You go through life, you make friends and then life changes and you may lose touch. Its just a way of life, even if you are on Facebook,Instagram, Twitter, and all the other social media sites, every millisecond. It just happens. Sometimes you get a chance to get back in touch. Sometimes you don't.
But then when cancer hits, and you get back in touch, its how you handle it.
Last year I reconnected with a friend from high school. We went out for a drink with another friend from high school. I chose not to share my cancer stories with her. It just didn't feel right. I didn't want to have that discussion at that time. I blogged about it then how I felt like a wimp because I didn't share. I have been burned before and just didn't want to go through that again.

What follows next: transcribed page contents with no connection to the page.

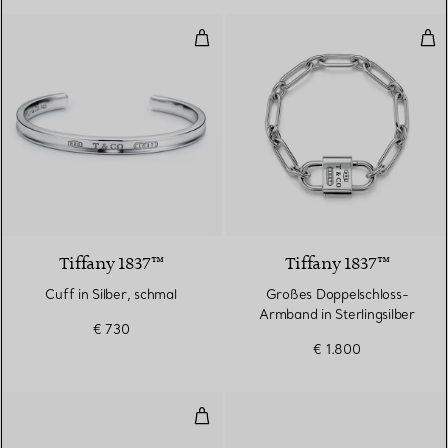
Cuff in Silber, schmal
Gro
Tiffany 1837™
Tiffany 1837™
Cuff in Silber, schmal
Großes Doppelschloss-
Armband in Sterlingsilber
€ 730
€ 1.800
Wire Armreif in Roségold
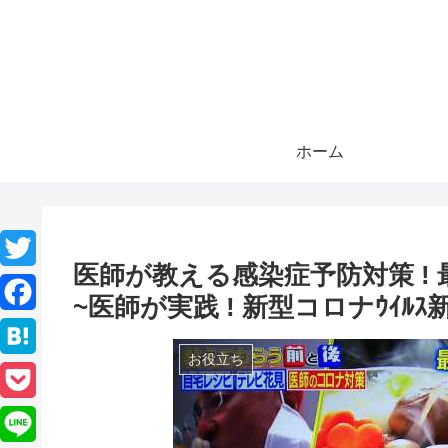
ホーム
医師が教える感染症予防対策 ! 
T
~医師が実践 ! 新型コロナｳｲ
w
F
i
お役立ち
a
H
t
c
a
P
t
e
t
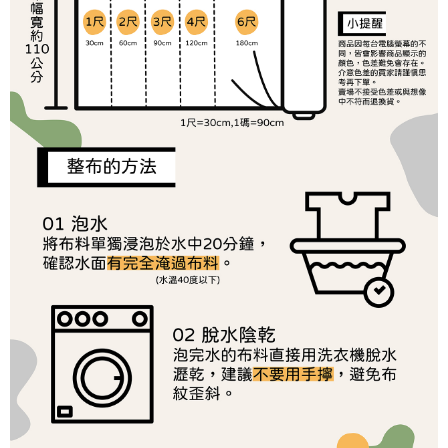
１．於結帳方式選擇「AFTEE先享後付」後，將跳轉至「AFTEE先享後付」
2.透過簡訊連結打開帳單後，可選擇「超商條碼／台灣大直營門市／銀行轉
7-11取貨付款
結帳頁面，進行簡訊認證並確認金額後，即可完成結帳。
帳／街口支付／iPASS MONEY」等通路繳費。
２．訂單成立數日內，您將收到繳費通知簡訊。
每筆NT$65，滿NT$1,500(含以上)免運費
３．收到繳費通知簡訊後14天內，點擊此簡訊中的連結，可透過四大超商／
【注意事項】
ATM／網路銀行／等多元方式進行付款，方視為交易完成。
宅配
1.本服務係由「台灣大哥大股份有限公司」（以下簡稱本公司）所提供，讓
※ 請注意：結帳手續完成當下不需立刻繳費，但若您需要取消訂單，請聯絡
用戶於交易時，得透過本服務購買商品或服務，並由商店將買賣／分期付款
每筆NT$150，滿NT$1,500(含以上)免運費
購買商品的店家。未經商家同意取消之訂單仍視為有效，需透過AFTEE先享
買賣價金債權讓與本公司後，依約使用本公司帳單繳交帳款。
後付繳納相關費用。
2.基於同意付款使用「大哥付你分期」之契約關係目的，商店將以您的個人
離島宅配
※ 交易是否成功請以「AFTEE先享後付 」之結帳頁面顯示為準，若有關於
資料（包含姓名、電話或地址）提供予台灣大哥大進項蒐集、處理及利用，
是否繳費成功／繳費後需取消欲退款等相關疑問，請聯繫「AFTEE先享後付
每筆NT$240
由本公司與您本人進行分期帳單所需資料之確認、核對及更正。
客戶支援中心」
https://netprotections.freshdesk.com/support/home
3.完整用戶服務條款，請詳閱以下連結：
https://oppay.tw/userRule
【注意事項】
１．透過由恩沛科技股份有限公司提供之「AFTEE先享後付」服務完成之交
易，需依本服務之必要範圍內提供個人資料，並將交易相關給付款項請求債
權轉讓予恩沛科技股份有限公司。
２．關於個人資料處理事宜，請瀏覽以下網址：
https://aftee.tw/terms/#terms3
３．未成年的使用者請事先徵得法定代理人或監護人之同意方可使用
「AFTEE先享後付」，若未經同意申辦者引起之損失，本公司不負相關責
任。
４．使用「AFTEE先享後付」時，將依據個別帳號之用戶狀況，依本公司即
時審查核予不同之上限額度；若仍有額度不足之情形，本公司將視審查結果
請求用戶進行身份認證。
５．嚴禁一人註冊多個帳號或使用他人資訊註冊。若發現惡意使用之情形，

Yesterday on Facebook I reconnected with an old roommate who I shared a house with two years after college. When she moved out, she and her fiance were planning a wedding and getting a house. We lost touch. But yesterday, she commented on something on my FB timeline referencing my health issues. So I sent her a PM and sent her to my blog to read about it.

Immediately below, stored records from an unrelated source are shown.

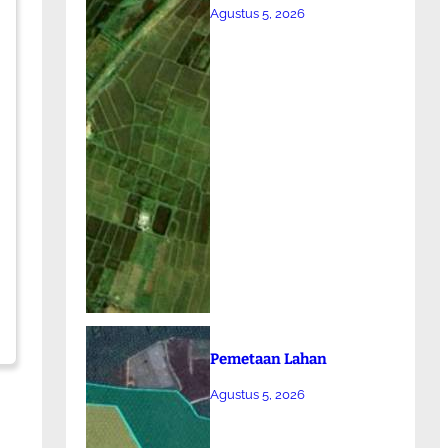
Agustus 5, 2026
Pemetaan Lahan
Agustus 5, 2026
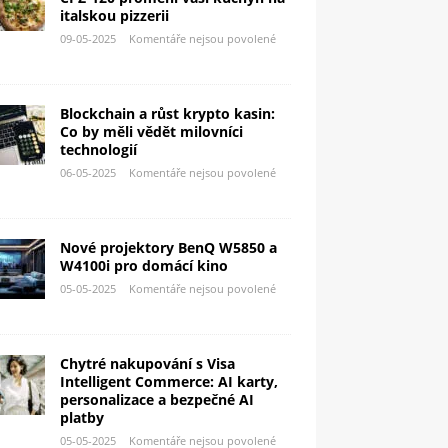
italskou pizzerii
09-05-2025
Komentáře nejsou povolené
Blockchain a růst krypto kasin:
Co by měli vědět milovníci
technologií
06-05-2025
Komentáře nejsou povolené
Nové projektory BenQ W5850 a
W4100i pro domácí kino
05-05-2025
Komentáře nejsou povolené
Chytré nakupování s Visa
Intelligent Commerce: AI karty,
personalizace a bezpečné AI
platby
05-05-2025
Komentáře nejsou povolené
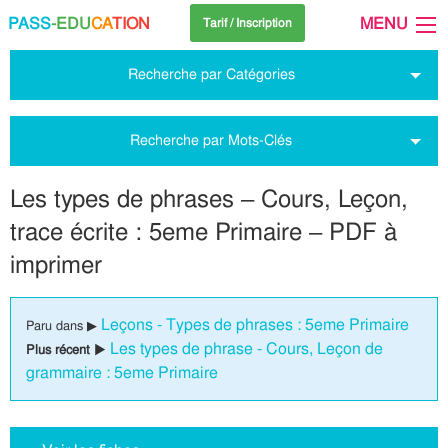
PASS
-EDU
CA
TION
MENU
Tarif / Inscription
Recherche par Catégories
Recherche par Mots-Clés
Les types de phrases – Cours, Leçon,
trace écrite : 5eme Primaire – PDF à
imprimer
Leçons - Types de phrases : 5eme Primaire
Paru dans ▶
Les types de phrase - Cours, Leçon de
Plus récent ▶
grammaire : 5eme Primaire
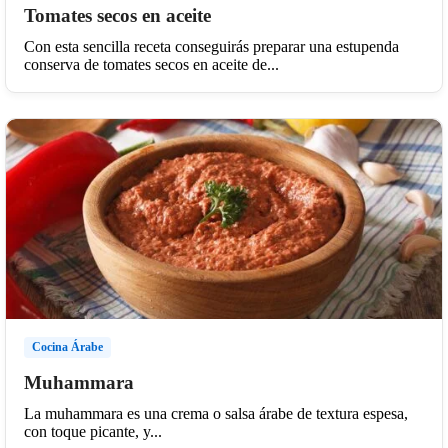
Tomates secos en aceite
Con esta sencilla receta conseguirás preparar una estupenda
conserva de tomates secos en aceite de...
Cocina Árabe
Muhammara
La muhammara es una crema o salsa árabe de textura espesa,
con toque picante, y...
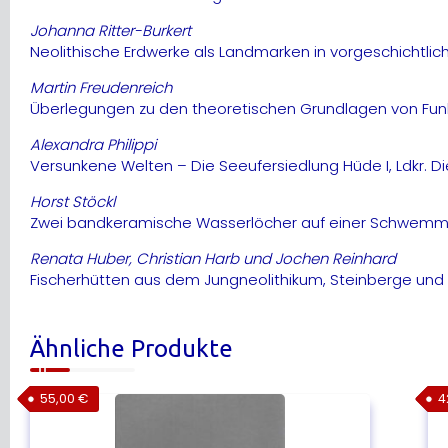
Johanna Ritter-Burkert
Neolithische Erdwerke als Landmarken in vorgeschichtlich
Martin Freudenreich
Überlegungen zu den theoretischen Grundlagen von Funk
Alexandra Philippi
Versunkene Welten – Die Seeufersiedlung Hüde I, Ldkr. 
Horst Stöckl
Zwei bandkeramische Wasserlöcher auf einer Schwemmlös
Renata Huber, Christian Harb und Jochen Reinhard
Fischerhütten aus dem Jungneolithikum, Steinberge un
Ähnliche Produkte
55,00
€
4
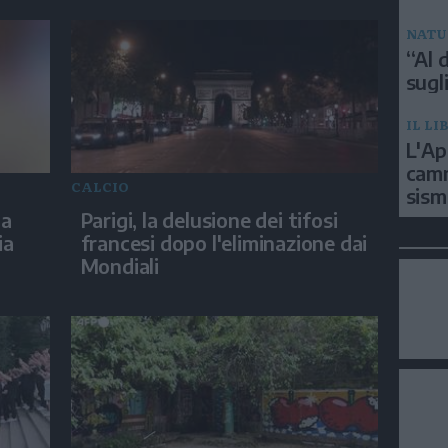
NATU
“Al d
sugli
IL LI
L'Ap
camm
CALCIO
sism
ia
Parigi, la delusione dei tifosi
ia
francesi dopo l'eliminazione dai
Mondiali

Maybe it was because she had figured out my health wasn't stellar that I was more inclined to send her to my blog so she could see what my life is really like. Maybe it was because I know her personality and she wouldn't swoop down with those platitudes that would make her feel good but do nothing for me. Maybe it was because I at the other end of the internet and I could share with out being face to face. Maybe because I was really jealous of her FB picture of her sitting on a motorcycle.
I don't know about how I feel on this. Cancer can be a conversation killer to say the least. And too many times I have been burned and lost friends as a result. Wimpiness may still prevail here. I'm really on the fence with how I feel about this.